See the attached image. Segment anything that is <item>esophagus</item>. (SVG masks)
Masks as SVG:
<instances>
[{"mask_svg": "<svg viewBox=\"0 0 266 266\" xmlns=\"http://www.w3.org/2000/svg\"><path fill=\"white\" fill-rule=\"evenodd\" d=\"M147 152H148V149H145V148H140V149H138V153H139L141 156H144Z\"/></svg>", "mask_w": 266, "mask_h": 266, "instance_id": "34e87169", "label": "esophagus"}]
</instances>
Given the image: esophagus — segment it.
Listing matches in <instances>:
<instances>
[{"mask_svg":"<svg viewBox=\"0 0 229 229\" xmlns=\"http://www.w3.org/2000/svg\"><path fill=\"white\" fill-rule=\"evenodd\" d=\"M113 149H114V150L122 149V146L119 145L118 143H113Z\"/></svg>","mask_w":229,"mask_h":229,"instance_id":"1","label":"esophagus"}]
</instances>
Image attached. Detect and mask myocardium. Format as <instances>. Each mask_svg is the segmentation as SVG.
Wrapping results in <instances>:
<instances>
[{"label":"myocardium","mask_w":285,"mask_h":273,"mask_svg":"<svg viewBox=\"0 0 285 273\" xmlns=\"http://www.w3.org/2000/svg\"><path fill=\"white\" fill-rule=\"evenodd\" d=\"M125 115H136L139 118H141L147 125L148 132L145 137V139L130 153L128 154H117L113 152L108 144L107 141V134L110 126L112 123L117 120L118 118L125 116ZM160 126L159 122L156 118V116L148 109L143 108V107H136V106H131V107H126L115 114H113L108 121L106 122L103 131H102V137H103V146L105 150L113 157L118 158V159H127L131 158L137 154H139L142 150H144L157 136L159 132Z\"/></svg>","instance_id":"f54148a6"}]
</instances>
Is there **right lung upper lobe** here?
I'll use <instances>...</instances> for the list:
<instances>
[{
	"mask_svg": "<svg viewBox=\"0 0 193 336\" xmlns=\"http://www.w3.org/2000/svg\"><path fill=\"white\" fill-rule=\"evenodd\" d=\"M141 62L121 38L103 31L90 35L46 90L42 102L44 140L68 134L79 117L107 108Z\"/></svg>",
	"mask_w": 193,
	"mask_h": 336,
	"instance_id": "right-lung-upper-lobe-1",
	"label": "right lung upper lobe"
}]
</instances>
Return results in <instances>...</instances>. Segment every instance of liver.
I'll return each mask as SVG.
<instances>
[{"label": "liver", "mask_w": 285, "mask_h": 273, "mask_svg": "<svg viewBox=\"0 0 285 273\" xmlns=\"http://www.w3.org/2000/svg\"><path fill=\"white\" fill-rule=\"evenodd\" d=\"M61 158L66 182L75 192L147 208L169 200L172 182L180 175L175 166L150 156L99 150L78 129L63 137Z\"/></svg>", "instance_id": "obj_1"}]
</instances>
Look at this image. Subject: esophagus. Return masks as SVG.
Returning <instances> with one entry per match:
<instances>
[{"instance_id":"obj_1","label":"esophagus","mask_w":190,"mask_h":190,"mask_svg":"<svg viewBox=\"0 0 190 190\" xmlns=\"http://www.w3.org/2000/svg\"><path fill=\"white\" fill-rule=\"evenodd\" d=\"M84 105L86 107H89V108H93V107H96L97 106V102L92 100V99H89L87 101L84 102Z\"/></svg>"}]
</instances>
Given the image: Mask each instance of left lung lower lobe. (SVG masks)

+-------+

• PROBLEM STATEMENT:
Write out the entries above word for word.

• ANSWER FOR THIS EXERCISE:
See the attached image. Segment anything that is <item>esophagus</item>. (SVG masks)
Masks as SVG:
<instances>
[{"mask_svg": "<svg viewBox=\"0 0 266 266\" xmlns=\"http://www.w3.org/2000/svg\"><path fill=\"white\" fill-rule=\"evenodd\" d=\"M147 152H148V149H145V148H140V149H138V153H139L141 156H144Z\"/></svg>", "mask_w": 266, "mask_h": 266, "instance_id": "34e87169", "label": "esophagus"}]
</instances>
Given the image: esophagus — segment it.
Listing matches in <instances>:
<instances>
[{"mask_svg":"<svg viewBox=\"0 0 229 229\" xmlns=\"http://www.w3.org/2000/svg\"><path fill=\"white\" fill-rule=\"evenodd\" d=\"M113 149H114V150L122 149V146L119 145L118 143H113Z\"/></svg>","mask_w":229,"mask_h":229,"instance_id":"1","label":"esophagus"}]
</instances>
Image attached. Detect and mask myocardium. Format as <instances>. Each mask_svg is the segmentation as SVG.
Wrapping results in <instances>:
<instances>
[{"label":"myocardium","mask_w":285,"mask_h":273,"mask_svg":"<svg viewBox=\"0 0 285 273\" xmlns=\"http://www.w3.org/2000/svg\"><path fill=\"white\" fill-rule=\"evenodd\" d=\"M125 115H136L139 118H141L147 125L148 132L145 137V139L130 153L128 154H117L113 152L108 144L107 141V134L110 126L112 123L117 120L118 118L125 116ZM160 126L159 122L156 118V116L148 109L143 108V107H136V106H131V107H126L115 114H113L108 121L106 122L103 131H102V137H103V146L105 150L113 157L118 158V159H127L131 158L137 154H139L142 150H144L157 136L159 132Z\"/></svg>","instance_id":"f54148a6"}]
</instances>
Is there **right lung upper lobe** here?
I'll use <instances>...</instances> for the list:
<instances>
[{
	"mask_svg": "<svg viewBox=\"0 0 193 336\" xmlns=\"http://www.w3.org/2000/svg\"><path fill=\"white\" fill-rule=\"evenodd\" d=\"M141 62L121 38L103 31L90 35L46 90L42 102L44 140L68 134L79 117L107 108Z\"/></svg>",
	"mask_w": 193,
	"mask_h": 336,
	"instance_id": "right-lung-upper-lobe-1",
	"label": "right lung upper lobe"
}]
</instances>
Return results in <instances>...</instances>. Segment every instance of liver.
I'll return each mask as SVG.
<instances>
[{"label": "liver", "mask_w": 285, "mask_h": 273, "mask_svg": "<svg viewBox=\"0 0 285 273\" xmlns=\"http://www.w3.org/2000/svg\"><path fill=\"white\" fill-rule=\"evenodd\" d=\"M61 158L66 182L75 192L147 208L169 200L172 182L180 175L175 166L150 156L99 150L78 129L63 137Z\"/></svg>", "instance_id": "obj_1"}]
</instances>
Look at this image. Subject: esophagus. Return masks as SVG.
Returning <instances> with one entry per match:
<instances>
[{"instance_id":"obj_1","label":"esophagus","mask_w":190,"mask_h":190,"mask_svg":"<svg viewBox=\"0 0 190 190\" xmlns=\"http://www.w3.org/2000/svg\"><path fill=\"white\" fill-rule=\"evenodd\" d=\"M84 105L86 107H89V108H93V107H96L97 106V102L92 100V99H89L87 101L84 102Z\"/></svg>"}]
</instances>
Given the image: Mask each instance of left lung lower lobe. (SVG masks)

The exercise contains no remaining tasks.